After the man clarified that he specifically meant why use hydrofracking to extract natural gas, Hinchey then said it’s because that’s how you get the resource.
“There are other ways to access natural gas,” the man said, to a mix of “oohs” and whispers from the crowd.
That was only one moment of the Campbell Public Affairs Institute’s debate, “This Assembly Believes Hyrofracking Does More Harm Than Good,” which took place at 7 p.m.
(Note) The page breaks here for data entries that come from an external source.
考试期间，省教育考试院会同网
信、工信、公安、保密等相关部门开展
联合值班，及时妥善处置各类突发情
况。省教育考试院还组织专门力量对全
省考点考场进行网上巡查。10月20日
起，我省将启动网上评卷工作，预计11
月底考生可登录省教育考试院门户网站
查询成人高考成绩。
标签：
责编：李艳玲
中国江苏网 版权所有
Friday in a packed Maxwell Auditorium.
Both sides thoroughly presented their case on natural gas hydrofracking — a process that involves pumping millions of gallons of water and additives deep into the ground to break up rock and more easily extract the resource.
An entrance vote, which attendees took at the event and that was revealed later, showed 135 people were in favor of that statement, 32 were against it and seven were undecided.
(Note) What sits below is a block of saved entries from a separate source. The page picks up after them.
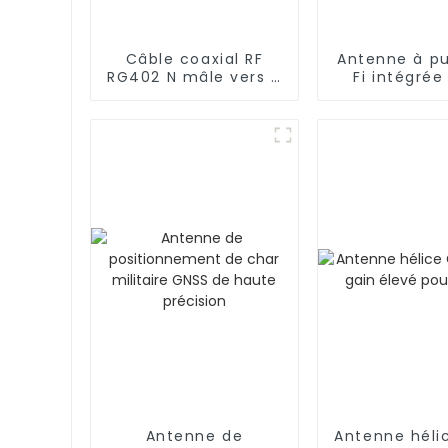
Câble coaxial RF
Antenne à p
RG402 N mâle vers N
Fi intégrée
mâle
Antenne de
Antenne héli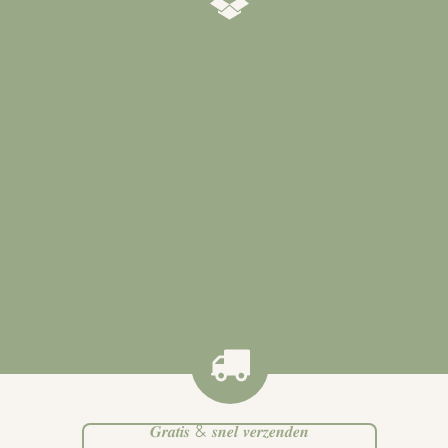
𝒁𝒐𝒓𝒈𝒗𝒖𝒍𝒅𝒊𝒈 𝒗𝒆𝒓𝒑𝒂𝒌𝒕
Al onze producten worden
zorgvuldig verpakt zodat ze veilig
bij jou worden afgeleverd
.
𝑮𝒓𝒂𝒕𝒊𝒔 & 𝒔𝒏𝒆𝒍 𝒗𝒆𝒓𝒛𝒆𝒏𝒅𝒆𝒏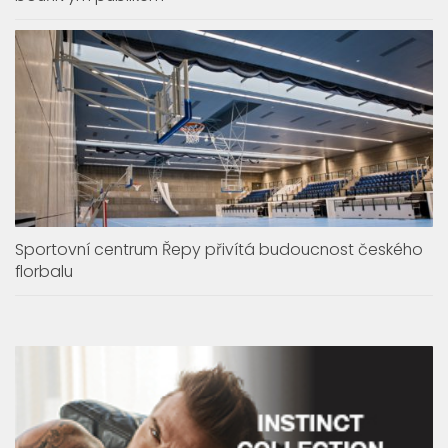
Sportovní centrum Řepy přivítá budoucnost českého
florbalu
By the end of the night, 146 people agreed that hydrofracking does more harm than good, 22 were against it and three were undecided.
The debate featured Robert Howarth, chair of the SCOPE International Biofuels Project and Cornell University professor, and Paul Gallay, president of the Hudson Riverkeeper on the affirmative side. Tim Whitesell, supervisor of the Town of Binghamton and president of the New York Association of Towns, joined Hinchey on the negative side.
The side that argued hydrofracking was more harmful than good focused on the adverse environmental and public health effects they said were related to the practice.
Howarth said though the practicing of hydrofracking isn’t new, doing it at high-volumes with directional drilling only developed in the last decade.
He emphasized that in the hydrofracking process, 1 million gallons of the fluid used in it — or 20 percent — comes back to the surface and some then makes its way to municipal wastewater treatment plants. He described shale gas as an “extreme energy technology,” noting it increases the amount of chemical radon in the environment along with other materials by burning it.
Gallay, his debate partner, said the practice is poorly regulated and unsafe. A study from Duke University found drinking supplies within 3,000 feet of wells contain 17 percent more methane — and this can be traced back to hydrofracking, he said.
Hinchey said with more than 100,000 wells drilled in the United States, the practice can be done safely. He focused heavily on the detrimental effects of coal burning, which natural gas could replace, saying soot from coal combustion causes 13,000 to 30,000 premature deaths per year.
Whitesell, the other member of the side favoring hydrofracking, discussed the economic benefits and tax relief that hydrofracking could provide to towns such as Binghamton, and said this is already being seen in Pennsylvania.
During the rebuttals, the side favoring hydrofracking often accused the side against it of taking numbers and statistics out of context. But in the question section of the event, both Hinchey and Whitesell said they would change their position if the “science was settled.”
“The beauty of science is that it’s never settled,” Hinchey said, eliciting a large response and some laughs from the crowd. “But absolutely, if ever evidence appears convincing me there was a greater threat to the environment and to human health from hydraulic fracturing, I would absolutely change my mind,” he added.
In closing, Gallay said the side in favor of hydrofracking’s statements validated his position, adding there’s so much to discredit to believe it’s a safe practice.
Said Gallay: “You have to ignore so many facts to come down on the side of hydrofracking.”